In deze zaak heeft de Rechtbank Amsterdam op 18 augustus 2006 uitspraak gedaan in het kader van een vordering tot overlevering van een opgeëiste persoon op basis van een Europees aanhoudingsbevel (EAB). De rechtbank heeft de vordering van de officier van justitie behandeld, waarbij de opgeëiste persoon en zijn raadsman, mr. H.P. Ruysink, aanwezig waren. De rechtbank heeft vastgesteld dat de opgeëiste persoon, geboren in 1957, de Nederlandse nationaliteit heeft en dat de overlevering kan plaatsvinden onder bepaalde voorwaarden. De rechtbank heeft het onschuldverweer van de opgeëiste persoon verworpen, waarbij werd gesteld dat eerdere getuigenverklaringen van getuigen die de onschuld van de opgeëiste persoon zouden kunnen aantonen, niet betrouwbaar zijn. De rechtbank oordeelde dat het voor hen niet mogelijk was om de betrouwbaarheid van deze getuigenverklaringen vast te stellen in het kader van de overleveringsprocedure. De rechtbank heeft ook de argumenten van de officier van justitie overwogen, die stelde dat de overlevering in het belang van een goede rechtsbedeling zou zijn, gezien de Nederlandse nationaliteit van de opgeëiste persoon en de omstandigheden van de zaak. Uiteindelijk heeft de rechtbank besloten om de overlevering toe te staan, omdat aan alle eisen van de Overleveringswet (OLW) was voldaan. De rechtbank heeft daarbij de relevante artikelen van het Wetboek van Strafrecht en de Opiumwet in acht genomen.
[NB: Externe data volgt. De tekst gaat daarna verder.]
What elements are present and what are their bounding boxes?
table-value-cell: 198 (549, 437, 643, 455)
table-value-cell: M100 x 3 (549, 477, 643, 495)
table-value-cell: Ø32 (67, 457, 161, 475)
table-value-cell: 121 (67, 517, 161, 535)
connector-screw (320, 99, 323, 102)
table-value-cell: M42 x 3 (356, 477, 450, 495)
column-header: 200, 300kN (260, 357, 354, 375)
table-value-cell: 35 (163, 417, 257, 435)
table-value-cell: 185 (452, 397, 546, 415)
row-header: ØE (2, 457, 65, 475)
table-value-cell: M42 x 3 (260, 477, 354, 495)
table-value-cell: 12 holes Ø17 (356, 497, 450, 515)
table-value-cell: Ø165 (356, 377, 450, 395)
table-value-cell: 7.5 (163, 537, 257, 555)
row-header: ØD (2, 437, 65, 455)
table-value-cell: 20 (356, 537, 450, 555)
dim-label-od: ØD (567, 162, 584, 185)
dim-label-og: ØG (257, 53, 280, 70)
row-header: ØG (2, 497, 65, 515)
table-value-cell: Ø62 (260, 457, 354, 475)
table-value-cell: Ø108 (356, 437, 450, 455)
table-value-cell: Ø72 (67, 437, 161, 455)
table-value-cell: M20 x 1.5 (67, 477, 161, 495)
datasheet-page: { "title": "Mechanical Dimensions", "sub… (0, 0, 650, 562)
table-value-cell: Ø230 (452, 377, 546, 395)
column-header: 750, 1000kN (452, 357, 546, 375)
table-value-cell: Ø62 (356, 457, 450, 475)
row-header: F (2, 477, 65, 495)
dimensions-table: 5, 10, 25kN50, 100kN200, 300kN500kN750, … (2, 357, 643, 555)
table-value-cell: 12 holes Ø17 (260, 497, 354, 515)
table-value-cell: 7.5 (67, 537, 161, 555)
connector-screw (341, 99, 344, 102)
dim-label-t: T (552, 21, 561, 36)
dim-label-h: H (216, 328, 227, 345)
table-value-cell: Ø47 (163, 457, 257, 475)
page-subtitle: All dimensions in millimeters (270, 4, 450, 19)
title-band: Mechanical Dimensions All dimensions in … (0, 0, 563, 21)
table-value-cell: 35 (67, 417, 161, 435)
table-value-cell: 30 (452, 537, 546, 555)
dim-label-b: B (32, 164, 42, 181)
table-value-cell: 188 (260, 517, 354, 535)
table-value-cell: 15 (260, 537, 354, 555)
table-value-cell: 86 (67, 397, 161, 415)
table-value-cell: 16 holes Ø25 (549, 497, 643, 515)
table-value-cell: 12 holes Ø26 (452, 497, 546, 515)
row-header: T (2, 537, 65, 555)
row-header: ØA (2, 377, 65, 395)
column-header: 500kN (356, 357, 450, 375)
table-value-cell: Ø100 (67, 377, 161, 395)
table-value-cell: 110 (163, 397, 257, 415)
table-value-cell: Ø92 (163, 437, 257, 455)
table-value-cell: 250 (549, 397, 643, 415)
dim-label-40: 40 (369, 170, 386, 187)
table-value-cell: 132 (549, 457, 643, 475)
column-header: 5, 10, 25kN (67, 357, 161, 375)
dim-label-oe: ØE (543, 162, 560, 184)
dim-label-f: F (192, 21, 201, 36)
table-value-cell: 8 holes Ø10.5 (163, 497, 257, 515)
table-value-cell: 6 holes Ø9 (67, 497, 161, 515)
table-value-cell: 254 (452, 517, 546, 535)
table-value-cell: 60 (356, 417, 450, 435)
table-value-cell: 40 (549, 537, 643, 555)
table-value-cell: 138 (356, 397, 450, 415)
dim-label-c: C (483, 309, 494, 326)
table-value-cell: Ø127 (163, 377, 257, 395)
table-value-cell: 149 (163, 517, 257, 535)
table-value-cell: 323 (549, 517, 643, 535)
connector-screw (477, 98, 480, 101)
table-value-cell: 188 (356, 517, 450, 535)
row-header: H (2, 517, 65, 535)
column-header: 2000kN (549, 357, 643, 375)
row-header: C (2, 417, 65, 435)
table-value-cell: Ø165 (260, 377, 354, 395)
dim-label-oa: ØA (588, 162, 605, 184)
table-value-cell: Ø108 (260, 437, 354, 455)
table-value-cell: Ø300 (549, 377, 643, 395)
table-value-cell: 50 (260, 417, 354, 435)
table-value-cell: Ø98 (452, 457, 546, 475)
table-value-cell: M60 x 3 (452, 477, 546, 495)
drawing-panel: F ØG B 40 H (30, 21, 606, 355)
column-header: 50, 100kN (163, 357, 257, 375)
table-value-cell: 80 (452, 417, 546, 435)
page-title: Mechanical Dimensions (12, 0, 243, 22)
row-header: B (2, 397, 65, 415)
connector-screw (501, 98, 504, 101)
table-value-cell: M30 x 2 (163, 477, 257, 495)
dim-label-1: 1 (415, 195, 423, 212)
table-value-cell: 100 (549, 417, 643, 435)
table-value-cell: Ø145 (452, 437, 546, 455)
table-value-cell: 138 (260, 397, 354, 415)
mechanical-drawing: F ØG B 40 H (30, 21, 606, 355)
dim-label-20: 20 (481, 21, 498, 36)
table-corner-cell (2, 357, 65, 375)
De beslissing is genomen met inachtneming van de garantie van de Duitse autoriteiten dat de opgeëiste persoon in Nederland zal worden berecht indien hij wordt veroordeeld.

Uitspraak

RECHTBANK AMSTERDAM
INTERNATIONALE RECHTSHULPKAMER
Parketnummer: 13.497.357-2006
RK nummer: 06/2561
Datum uitspraak: 18 augustus 2006
UITSPRAAK
op de vordering ex artikel 23 van de Overleveringswet (OLW), ingediend door de officier van justitie bij deze rechtbank. Deze vordering dateert van 14 juni 2006 en strekt onder meer tot het in behandeling nemen van een Europees aanhoudingsbevel (EAB), uitgevaardigd op 21 februari 2006 door de justitiële autoriteit, de hoofdofficier van justitie (Oberstaatsanwalt) bij de Staatsanwaltschaft Aachen, Bondsrepubliek Duitsland. Dit bevel betreft de aanhouding en overlevering van:
[opgeëiste persoon]
geboren te [geboorteplaats] op [geboortedatum] 1957,
wonende: [adres]
hierna te noemen de opgeëiste persoon.
1. Procesgang
De vordering is behandeld op de openbare zitting van 4 augustus 2006. Daarbij zijn de officier van justitie, de opgeëiste persoon en zijn raadsman, mr. H.P. Ruysink, advocaat te Maastricht, gehoord.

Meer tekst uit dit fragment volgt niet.